Anaerobic Digestion of Rendering Waste to Produce CNG Vehicle Fuel
Northstate Rendering Company, Inc. is building an anaerobic digestion facility and biogas upgrading/compression system at their existing rendering facility in Oroville, CA. The facility will produce biogas that will be upgraded to a renewable natural gas (RNG) standard for use as a vehicle fuel for Northstate Rendering’s fleet of delivery trucks. The company will process waste that is often ignored in food production processes: dead dairy cows, slaughterhouse waste, and food processing waste. These materials have significant biogas production potential when anaerobically digested.
To complement the biomethane production facility, an onsite fueling station will feed the RNG to a fleet of 14 trucks used to haul waste products which will be retrofitted with compressed natural gas fueling systems. Any surplus biomethane will be injected into the natural gas pipeline at the facility to supply CNG fueling stations throughout California.
The Energy Commission is providing $5,456,150.
The project team will provide $5,456,150.
Northstate Rendering is the principal applicant and owner of the proposed waste-to-biomethane facility. They operate a fleet of 24 trucks that pick up waste from dairy farms, slaughterhouses, and other businesses.
Biogas Energy Inc. is the general contractor for the anaerobic digester. They’ve built over a dozen anaerobic digesters over the past fifteen years, which use dairy manure, food waste, grease trap waste, animal oils, and more as feedstocks. Biogas Energy built California’s first high-rate dairy digesters at Fiscalini Farms in Modesto, CA, a recipient of a 2009 Energy Commission Public Interest Energy Research Program’s grant.
Key partners include the Butte County Air Quality Management District and Butte County.

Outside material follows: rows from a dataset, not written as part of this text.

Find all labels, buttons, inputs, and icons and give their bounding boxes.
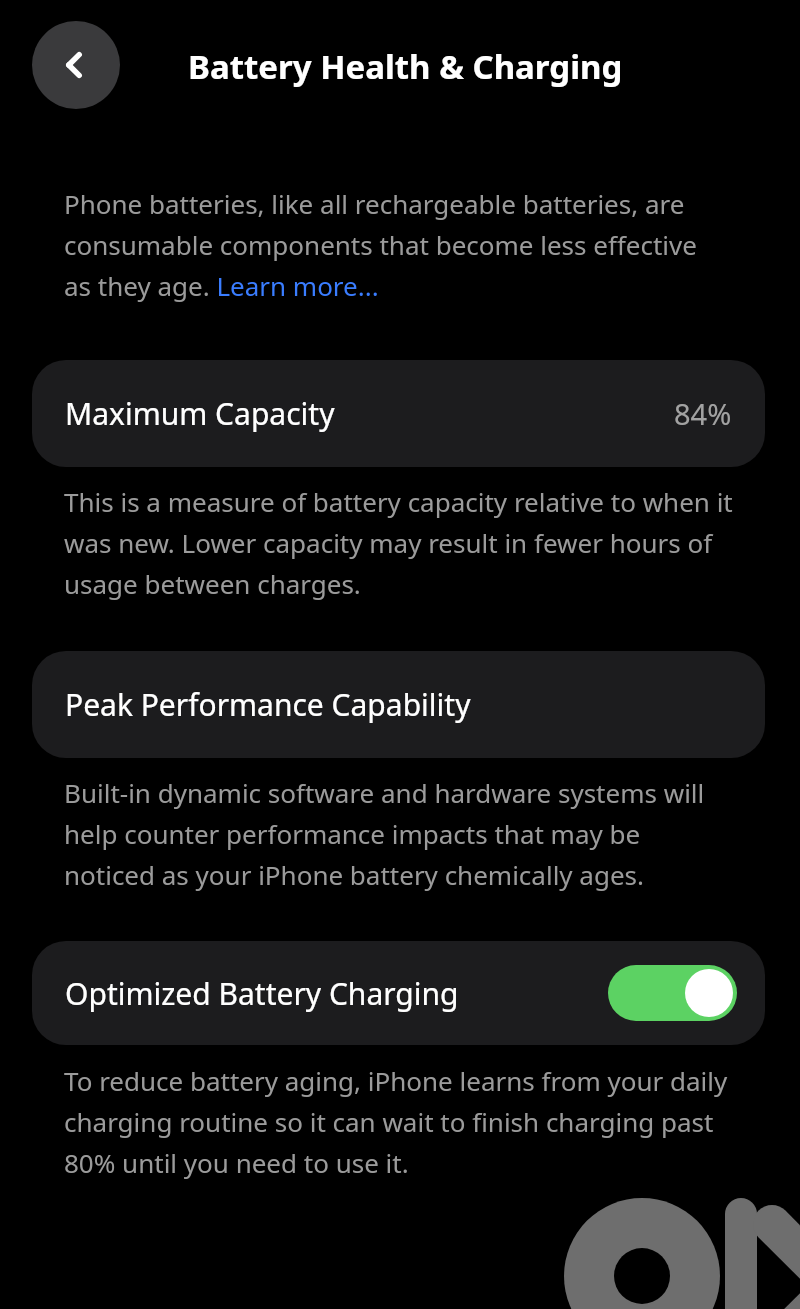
button[interactable]: Peak Performance Capability [32,651,765,758]
staticText: Peak Performance Capability [65,684,471,725]
button[interactable]: Optimized Battery Charging [32,941,765,1045]
staticText: Maximum Capacity [65,393,335,434]
button[interactable]: Back [32,21,120,109]
button[interactable]: Optimized Battery Charging toggle, on [608,965,737,1021]
staticText: To reduce battery aging, iPhone learns f… [64,1063,744,1181]
staticText: This is a measure of battery capacity re… [64,484,734,602]
staticText: Battery Health & Charging [188,44,623,89]
staticText: Phone batteries, like all rechargeable b… [64,186,724,304]
button[interactable]: Maximum Capacity [32,360,765,467]
staticText: 84% [674,394,732,433]
staticText: Optimized Battery Charging [65,973,459,1014]
staticText: Built-in dynamic software and hardware s… [64,775,734,893]
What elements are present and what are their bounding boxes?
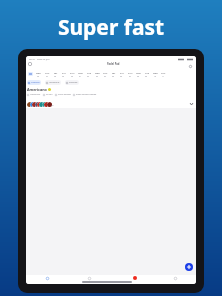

This project will result in the creation of 36 permanent jobs and retention of 2 jobs in Butte County where the unemployment rate is 13.4 percent, 38 percent higher than the national average of 9.7 percent. When the facility becomes operational over 370,000 gallons of diesel will be displaced, 15,000 tons of CO2 emissions will be reduced, and the feedstock that would normally end up in the landfill will be used to create a vehicle fuel. This project will promote broader adoption of waste-to-fuel systems by creating an integrated waste-to-vehicle fuel system to produce California-sourced fuel. The biomethane produced will reduce GHG emissions by approximately 80 percent.